The United States and China have “achieved a very strong degree of consensus” on North Korea, US envoy Glyn Davies said Friday after meetings in Beijing following Pyongyang saying it planned another nuclear test.
“We come here in the wake of some dramatic steps,” he told reporters in Beijing. Referring to the North’s earlier threat to take “physical counter-measures” against the South, he added that the comments were “troubling and counter-productive”.
Davies, the US special representative for North Korea policy, said he had had wide-ranging discussions with Chinese officials on “all aspects of the North Korea issue”, adding that the meeting “achieved a very strong degree of consensus”.
Both sides agreed that “a nuclear test would be troubling and a setback to the efforts to denuclearise the Korean peninsula”, he said.
They also agreed that UN resolution 2087, passed earlier this week expanding sanctions against Pyongyang, was an “appropriate response and an important and strong response” to the North’s rocket launch last month.
As North Korea’s main economic lifeline, China is seen as the only country with any genuine leverage over the impoverished, isolated and nuclear-armed state — although Pyongyang has long played on Chinese fears of the consequences of North Korea’s collapse to defy Beijing’s efforts.
The UN resolution was the product of long negotiations between Washington and Beijing, with envoys saying China had sought to shield Pyongyang from stronger sanctions.
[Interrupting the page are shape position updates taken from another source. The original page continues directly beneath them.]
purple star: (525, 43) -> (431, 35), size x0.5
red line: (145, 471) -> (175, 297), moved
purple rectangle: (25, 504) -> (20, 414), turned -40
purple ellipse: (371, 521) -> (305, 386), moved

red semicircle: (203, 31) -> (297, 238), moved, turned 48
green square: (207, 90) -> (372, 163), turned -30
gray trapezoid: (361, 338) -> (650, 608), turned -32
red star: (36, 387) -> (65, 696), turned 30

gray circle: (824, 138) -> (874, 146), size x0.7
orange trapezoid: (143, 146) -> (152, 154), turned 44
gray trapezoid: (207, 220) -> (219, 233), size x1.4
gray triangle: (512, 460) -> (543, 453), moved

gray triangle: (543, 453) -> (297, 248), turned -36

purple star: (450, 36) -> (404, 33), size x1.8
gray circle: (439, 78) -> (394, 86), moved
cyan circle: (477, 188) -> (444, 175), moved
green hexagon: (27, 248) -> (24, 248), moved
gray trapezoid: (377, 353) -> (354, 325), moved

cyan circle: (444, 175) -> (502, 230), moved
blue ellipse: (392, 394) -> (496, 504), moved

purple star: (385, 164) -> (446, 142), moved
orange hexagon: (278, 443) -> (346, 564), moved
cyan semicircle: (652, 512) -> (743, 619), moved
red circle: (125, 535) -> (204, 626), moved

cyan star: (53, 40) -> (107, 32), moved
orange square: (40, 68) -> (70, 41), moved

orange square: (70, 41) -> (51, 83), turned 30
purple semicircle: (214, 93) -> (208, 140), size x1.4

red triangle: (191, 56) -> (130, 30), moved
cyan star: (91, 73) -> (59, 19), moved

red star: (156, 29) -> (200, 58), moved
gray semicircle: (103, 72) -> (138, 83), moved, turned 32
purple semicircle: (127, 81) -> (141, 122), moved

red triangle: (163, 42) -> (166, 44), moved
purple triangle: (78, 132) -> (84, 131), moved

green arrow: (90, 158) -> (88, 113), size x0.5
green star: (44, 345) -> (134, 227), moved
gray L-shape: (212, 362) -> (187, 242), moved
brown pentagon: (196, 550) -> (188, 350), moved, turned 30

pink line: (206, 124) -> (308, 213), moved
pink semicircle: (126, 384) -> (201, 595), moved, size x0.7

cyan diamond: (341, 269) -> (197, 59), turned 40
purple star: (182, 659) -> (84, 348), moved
In an unusually frank warning on Friday, China’s state-run media indicated that Beijing would decrease aid to Pyongyang if it goes ahead with an atomic test.
“If North Korea engages in further nuclear tests, China will not hesitate to reduce its assistance,” the Global Times, which is close to China’s ruling Communist Party, said in an editorial.
“China hopes for a stable peninsula, but it’s not the end of the world if there’s trouble there,” it added.
China is the North’s leading energy supplier and trade partner and is seen as one of the few nations able to influence Pyongyang’s behaviour, with the comments adding a distinctive edge to its typical official calls for stability and dialogue.
The editorial also expressed discontent at North Korean criticism of Beijing for backing a UN Security Council resolution this week that condemned Pyongyang’s rocket launch last month and imposed sanctions.
The resolution only passed after lengthy negotiations between the US and China, which wields a Security Council veto and sought to shield Pyongyang from tougher measures, envoys said.